Tom Ezart

Personal information
- Full name: Thomas Robert Ezart
- Born: 18 September 1914 Port Kembla, New South Wales, Australia
- Died: 23 May 1977 (aged 62) Wollongong, New South Wales, Australia

Playing information
- Position: Five-eighth
Club
| Years | Team | Pld | T | G | FG | P |
| 1942–49 | Canterbury-Bankstown | 17 | 4 | 0 | 0 | 12 |
- Source:

= Tom Ezart =

Australian rugby league player

Thomas Robert Ezart (1914-1977) was an Australian rugby league footballer who played in the 1940s. He played his football in Country New South Wales as well as in Sydney at the Canterbury-Bankstown club with whom he won the 1942 NSWRFL Premiership.

==Playing career==
A Port Kembla junior, Ezart played representative football for the Illawarra Rugby League before moving to Sydney and joining the eight-year-old Canterbury-Bankstown club in 1942 and that year helping them to their second premiership. Military service for World War II curtailed his football career, but he resumed playing and coaching in Wollongong and was selected to captain an Illawarra representative team against the visiting 1946 Great Britain Lions. Ezart also made a brief reappearance with the Canterbury-Bankstown club during the 1949 NSWRFL season before retiring from first grade rugby league.

==Post playing==
He later became a referee and a Canterbury club selector.

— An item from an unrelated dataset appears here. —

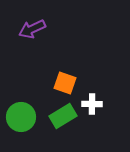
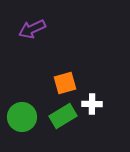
orange square: rotated 35 degrees counterclockwise
green circle: moved 1 px right
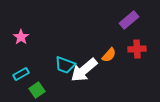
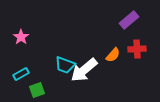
orange semicircle: moved 4 px right
green square: rotated 14 degrees clockwise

On 12 February 1968, Ezart was elected as one of the Australian national team selectors for the upcoming 1968 World Cup campaign.

Ezart died on 23 May 1977.

Ezrt was a life member of the Illawarra Rugby League, and in 2011, the centenary year of the League, he was one of the nominees for the position in the Illawarra team of the century, but eventually was overlooked in favour of Bob Fulton.